Recent breakthroughs are significantly altering the treatment paradigm for advanced skin cancers, offering new hope for patients with melanoma, cutaneous squamous cell carcinoma (cSCC), and basal cell carcinoma (BCC). While melanoma has long been a focus of innovation, advancements in immunotherapies and targeted treatments are now extending improved outcomes to other, less common skin malignancies. This evolving landscape, however, introduces complexities in managing treatment side effects and necessitates a reorganization of care pathways to optimize patient benefit.
The landscape of cutaneous oncology has dramatically changed over the past decade. While melanoma remains at the forefront of therapeutic innovation, significant advancements have also been made in treating advanced cutaneous squamous cell carcinoma (cSCC) and basal cell carcinoma (BCC).
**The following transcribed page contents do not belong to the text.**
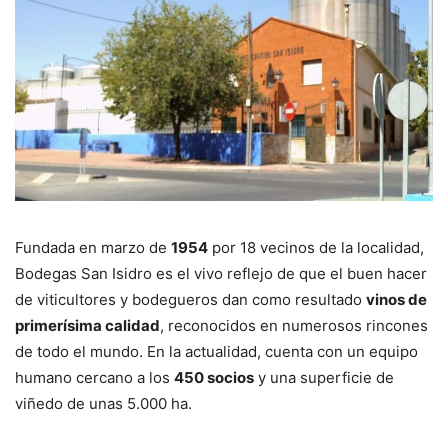
Fundada en marzo de
1954
por 18 vecinos de la localidad,
Bodegas San Isidro es el vivo reflejo de que el buen hacer
de viticultores y bodegueros dan como resultado
vinos de
primerísima calidad
, reconocidos en numerosos rincones
de todo el mundo. En la actualidad, cuenta con un equipo
humano cercano a los
450 socios
y una superficie de
viñedo de unas 5.000 ha.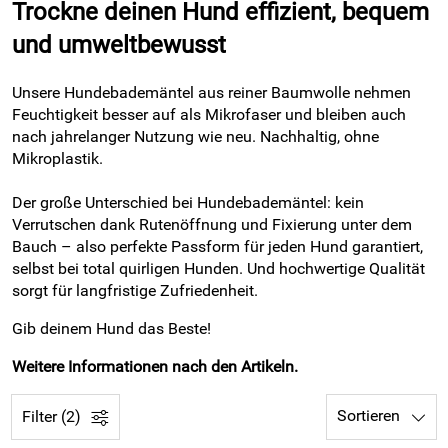
Trockne deinen Hund effizient, bequem
und umweltbewusst
Unsere Hundebademäntel aus reiner Baumwolle nehmen
Feuchtigkeit besser auf als Mikrofaser und bleiben auch
nach jahrelanger Nutzung wie neu. Nachhaltig, ohne
Mikroplastik.
Der große Unterschied bei Hundebademäntel: kein
Verrutschen dank Rutenöffnung und Fixierung unter dem
Bauch – also perfekte Passform für jeden Hund garantiert,
selbst bei total quirligen Hunden. Und hochwertige Qualität
sorgt für langfristige Zufriedenheit.
Gib deinem Hund das Beste!
Weitere Informationen nach den Artikeln.
Sortieren
Filter (2)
The integration of immunotherapies and targeted therapies has expanded options for sustained disease control, but also presents new challenges, including managing immune-mediated toxicities and the need for reorganized care pathways.
Historically, systemic treatment for advanced skin cancer was limited. Chemotherapies like cisplatin and taxanes offered only modest and temporary responses. The emergence of checkpoint inhibitors marked a turning point: patients previously considered to have a poor prognosis are now experiencing prolonged survival, with data showing potential for long-term disease control.
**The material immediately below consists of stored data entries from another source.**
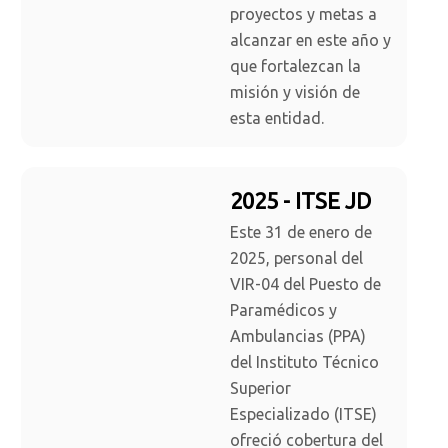
proyectos y metas a
alcanzar en este año y
que fortalezcan la
misión y visión de
esta entidad.
2025 - ITSE JD
Este 31 de enero de
2025, personal del
VIR-04 del Puesto de
Paramédicos y
Ambulancias (PPA)
del Instituto Técnico
Superior
Especializado (ITSE)
ofreció cobertura del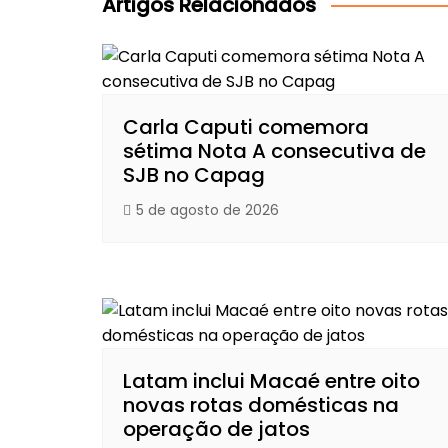
Post
Artigos Relacionados
Carla Caputi comemora
sétima Nota A consecutiva de
SJB no Capag
5 de agosto de 2026
Latam inclui Macaé entre oito
novas rotas domésticas na
operação de jatos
Advanced Melanoma: Prolonged Survival and New Approaches
The CheckMate 067 study remains a landmark achievement in melanoma treatment. Extended follow-up data demonstrates a median overall survival exceeding 70 months with the combination of nivolumab and ipilimumab, compared to 36.9 months with nivolumab alone. A significant proportion of patients continue to experience durable responses even after discontinuing treatment. These results position the combination as a strategy with greater curative potential, although it is associated with increased toxicity – approximately 55% of patients experience grade 3–4 events.
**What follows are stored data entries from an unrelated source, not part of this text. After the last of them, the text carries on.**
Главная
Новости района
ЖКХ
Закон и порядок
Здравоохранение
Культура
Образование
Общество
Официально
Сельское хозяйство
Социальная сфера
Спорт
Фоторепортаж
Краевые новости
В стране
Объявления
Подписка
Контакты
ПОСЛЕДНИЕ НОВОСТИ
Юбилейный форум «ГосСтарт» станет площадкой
The introduction of relatlimab, a LAG-3 inhibitor, has further expanded therapeutic options. The combination of nivolumab and relatlimab showed improvement in progression-free survival with an intermediate toxicity profile between single-agent anti–PD-1 therapy and the classic PD-1/CTLA-4 combination. For patients with relative contraindications to the more aggressive combination, this represents a relevant alternative.
Alongside these advances, targeted therapy with dabrafenibe and trametinib continues to play a central role in tumors with BRAF V600 mutations, both in the metastatic and adjuvant settings. The choice between immunotherapy and targeted therapy as initial treatment remains individualized, considering tumor burden, rate of progression, symptoms, and molecular profile.
Advanced cSCC: Consolidation of Anti–PD-1 Therapy
Cutaneous squamous cell carcinoma, while often curable with surgery in early stages, can behave aggressively in patients with compromised immune systems, transplant recipients, or those with locally advanced disease. The pivotal study with cemiplimab demonstrated an objective response rate approaching 50%, with durable responses and acceptable tolerability, even in older and frail patients – a demographic that is common in advanced cSCC.
Subsequent data reinforces that the benefit extends to complex subgroups, such as patients with associated hematologic malignancies and individuals with extensive perineural invasion. Radiation therapy remains relevant, particularly as adjuvant treatment for high-risk tumors or as definitive treatment when surgery is not feasible.
With the rise of immunotherapies, a new population of long-term survivors is emerging, requiring a systematic approach to surveillance. Oncologists are now focused not only on remission but also on managing late-onset effects, irreversible toxicities, and preventing new skin cancers. These advances highlight the importance of comprehensive, long-term care for skin cancer patients.
Immune-related adverse events (irAEs) represent the primary limitation of immunotherapies. While some toxicities are reversible, others can leave permanent sequelae.
The most frequent toxicities include endocrinopathies (hypothyroidism, hypophysitis, adrenal insufficiency), immune-mediated colitis, pneumonitis, and immune-mediated hepatitis.
Optimal management requires clear institutional protocols, with regular monitoring during the first 12–16 weeks, the period of highest risk for events. In patients with a prior history of autoimmunity, the decision to initiate immunotherapy requires careful discussion, involving specialists.
December’s Skin Cancer Awareness Month reinforces the importance of prevention and early diagnosis, but oncology must extend beyond the annual campaign by structuring education, protocols, and interdisciplinary workflows.